16 December 2011

Latin Lover: Rudolph Valentino

The handsome grin of Rudolph in his last film, "The Son of
the Sheik", before his untimely, tragic death at the age of 31.

Decided to turn on my old interest for the silent era once again. Began with legendary, Italian-born, dead-too-young superstar Rudolph Valentino. First, "The Sheik" (1921) and then "The Son of the Sheik" (1925). The latter better than its prequel. More realistic acting and less dramatic, wide-eyed facial expressions. Also quite humorous with some short, endearing chit-chatter scenes (without intertitles) between the lovers that almost look unscripted. And Rudolph did a good job portraying both father and son, giving both roles character and independence to stand out for themselves. In one scene they're brought together in the same room,  and I'll have to say that it's rather well made and edited. Definitely, more realistic than when the two Lindsay Lohans were brought together in the 'fantastic' "The Parent Trap". That sort of shoots down the arguments that they couldn't make special effects back then, right?

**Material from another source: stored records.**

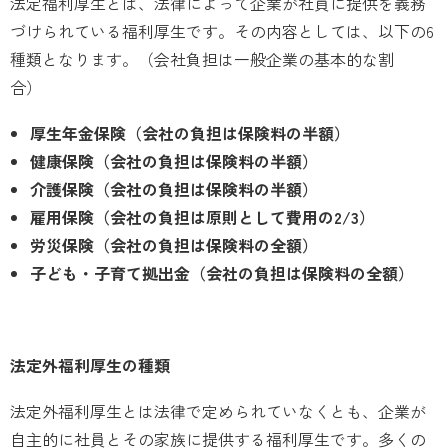
法定福利厚生とは、法律によって企業が社員に提供を義務
づけられている福利厚生です。その内容としては、以下の6
種類となります。（会社負担は一般企業の基本的な割
合）
厚生年金保険（会社の負担は保険料の半額）
健康保険（会社の負担は保険料の半額）
介護保険（会社の負担は保険料の半額）
雇用保険（会社の負担は原則として費用の2/3）
労災保険（会社の負担は保険料の全額）
子ども・子育て拠出金（会社の負担は保険料の全額）
法定外福利厚生の種類
法定外福利厚生とは法律で定められていなくとも、企業が
自主的に社員とその家族に提供する福利厚生です。多くの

On next was the breakthrough for young Rudolph (though perhaps most famously known for "The Sheik") in "The Four Horsemen of the Apocalypse" (1921). It wasn't as memorable as the others, I admit, though the story was fine, a bit dragging at times, but always with a couple of smoldering looks from a thoughtful, lovesick Valentino.

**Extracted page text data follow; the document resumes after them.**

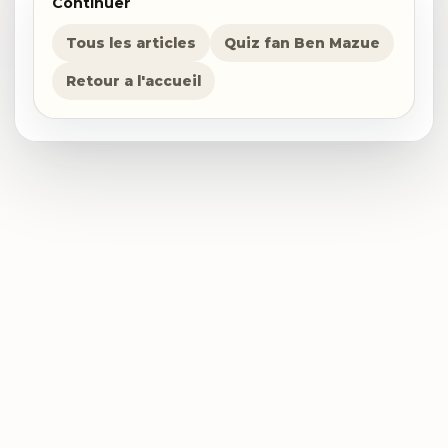
Continuer
Tous les articles
Quiz fan Ben Mazue
Retour a l'accueil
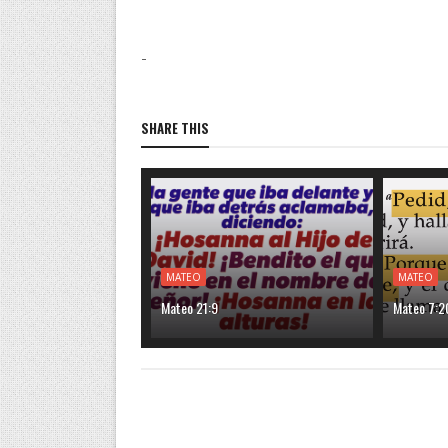
-
SHARE THIS
MATEO
MATEO
Mateo 21:9
Mateo 7:2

Then I saw "The Eagle" (1925), with a re-appearance of the heroine, Vilma Bánky, from "The Son of the Sheik", once more the beautiful love interest of our handsome hero, Rudolph. However, I was pleasantly surprised by the outcome of this film. Definitely a lot more flow in the storytelling, the 'lines' and the expressions, less stagy and more tender than most silent movies, and added a good deal of humour, which Rudy didn't lose one bit. He was great! I actually found myself laughing at his sweet little gestures among all the dramatic stuff that was going on. Vilma did it rather fine too, despite the usual fainting and hand-wringing, and she looked gorgeous! Saying that, I also feel I need to stress how Rudolph appeared on the screen...! Pardon me - but holy smokes! Seeing all those muscles flexing in "The Son of the Sheik" was far jaw-droppingly enough. Can't really blame the ladies of the 1920s for fainting and going into mass hysteria (or in my case sighing loudly) at the sight of him. I've always found all that 'Latin Lover' stuff a bit tacky and ridiculous but after having seen his movies ... boy, I've been wrong! And now, realizing that Rudolph was already fatally sick during the production of "The Son of the Sheik" and that it was released posthumously, it's still hard to fathom that such a beautiful, virile young man should die so soon and quickly.

Aren't they pretty together?
Vilma Bánky and Rudolph Valentino
in "The Eagle", 1925, his second last film.

Lastly, I finally got to see "Beyond the Rocks" from 1922 (gee, was it hard to find!); Rudy's only pairing with fellow silent screen legend and goddess, Gloria Swanson, a film once thought lost but luckily retrieved in 2003. And what a treat to see those two starlets together! It's a battle of screen presence with these two magnetic creatures! And excuse me, has Rudy looked any better than in this film!? Not so much muscle flexing, more like: 'Damn, did he look nice in 1920s' clothing! In any kind of (or non-existing) clothes, really!' His sophisticated facial expressions are also very sweet and rather understated in this one. Golly, could that man show how to be in love or what with all those smoldering looks going on..! And I guess the whole wide-eyed-wide-grin routine was just a way to appear 'barbaric' in "The Sheik"..? Oh well, I'm just glad to appreciate all of his features at any given chance, 'cause hey, what's there not to like?